(Material shown Opens)
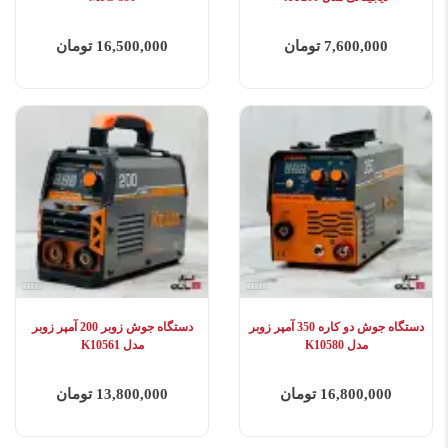
7,600,000 تومان
16,500,000 تومان
دستگاه جوش دو کاره 350 آمپر زوبر
دستگاه جوش زوبر 200 آمپر زوبر
مدل K10580
مدل K10561
16,800,000 تومان
13,800,000 تومان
(Material shown Closes)
- **Task statement**: Each line above is to be duplicated exactly, and the pictures are to be omitted.

- **Written answer**:
7,600,000 تومان
16,500,000 تومان
دستگاه جوش دو کاره 350 آمپر زوبر
دستگاه جوش زوبر 200 آمپر زوبر
مدل K10580
مدل K10561
16,800,000 تومان
13,800,000 تومان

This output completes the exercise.